**Problem requirements:** Give back the records below exactly, every one, with no pictures.

Collected data entries:
__________________________________________________

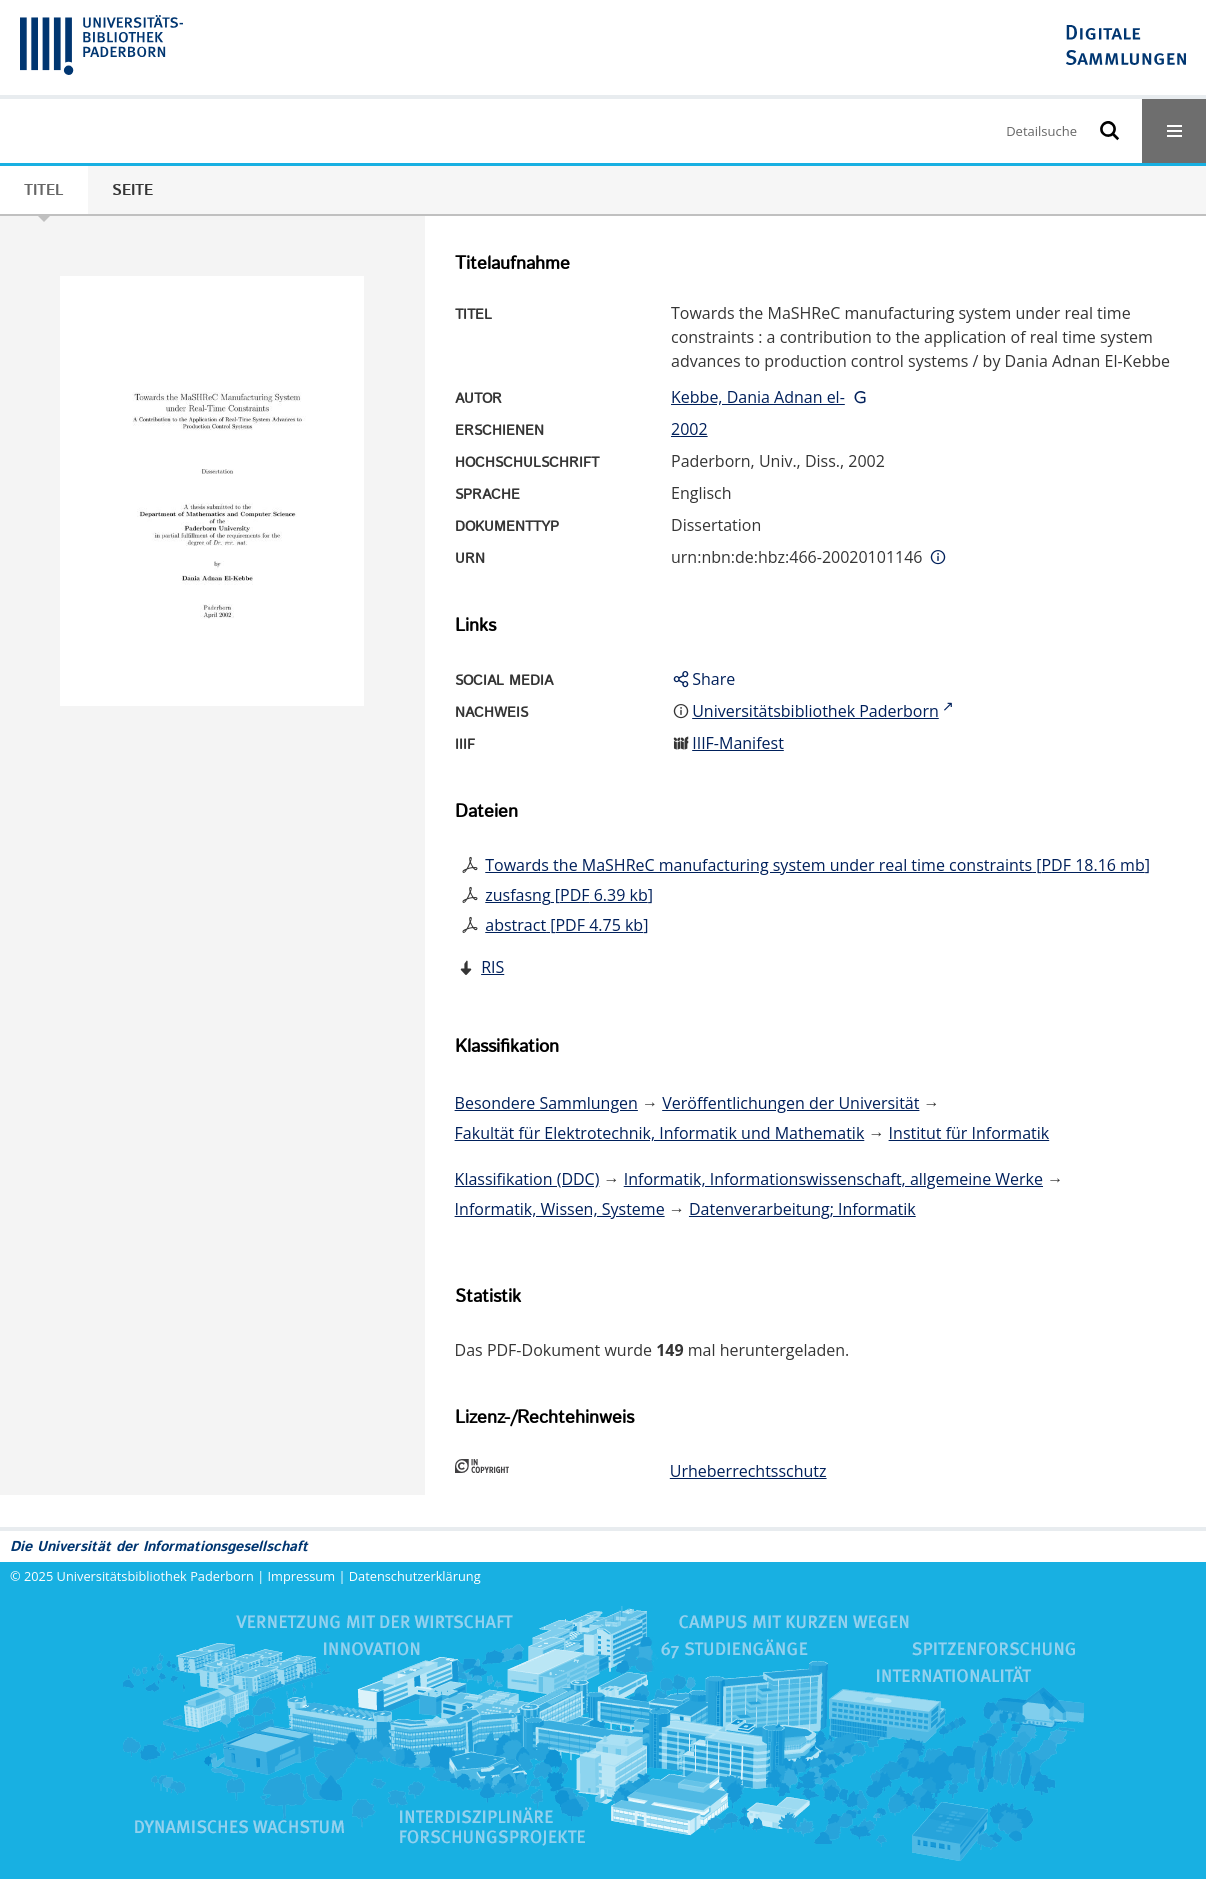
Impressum (302, 1576)
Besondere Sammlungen (546, 1103)
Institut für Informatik (969, 1133)
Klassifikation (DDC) (527, 1179)
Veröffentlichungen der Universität (790, 1103)
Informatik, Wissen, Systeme (560, 1209)
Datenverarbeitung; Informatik (802, 1209)
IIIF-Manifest (738, 743)
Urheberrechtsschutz (748, 1471)
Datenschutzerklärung (415, 1576)
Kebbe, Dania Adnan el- (758, 397)
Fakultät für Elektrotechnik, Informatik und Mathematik (660, 1133)
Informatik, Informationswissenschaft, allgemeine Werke (833, 1179)
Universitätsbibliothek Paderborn (155, 1576)
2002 (689, 429)
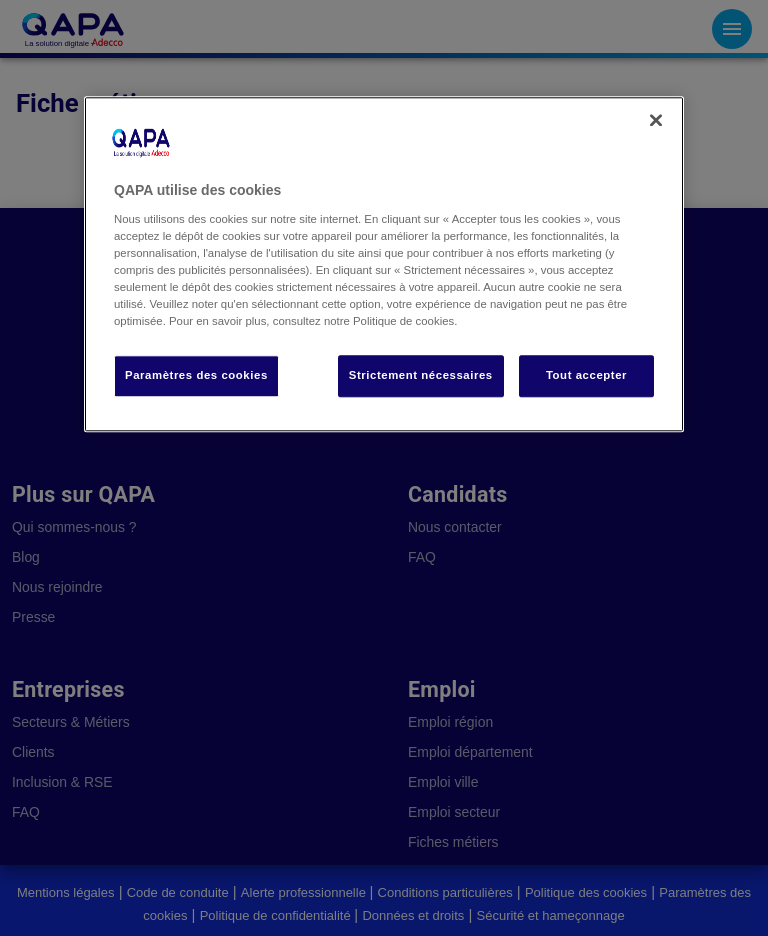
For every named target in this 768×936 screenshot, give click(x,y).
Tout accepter (586, 376)
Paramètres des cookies (196, 376)
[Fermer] (656, 121)
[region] (384, 265)
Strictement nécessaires (421, 376)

__________________________________________________

**Answer:**
Impressum (302, 1576)
Besondere Sammlungen (546, 1103)
Institut für Informatik (969, 1133)
Klassifikation (DDC) (527, 1179)
Veröffentlichungen der Universität (790, 1103)
Informatik, Wissen, Systeme (560, 1209)
Datenverarbeitung; Informatik (802, 1209)
IIIF-Manifest (738, 743)
Urheberrechtsschutz (748, 1471)
Datenschutzerklärung (415, 1576)
Kebbe, Dania Adnan el- (758, 397)
Fakultät für Elektrotechnik, Informatik und Mathematik (660, 1133)
Informatik, Informationswissenschaft, allgemeine Werke (833, 1179)
Universitätsbibliothek Paderborn (155, 1576)
2002 (689, 429)
For every named target in this 768×936 screenshot, give click(x,y).
Tout accepter (586, 376)
Paramètres des cookies (196, 376)
[Fermer] (656, 121)
[region] (384, 265)
Strictement nécessaires (421, 376)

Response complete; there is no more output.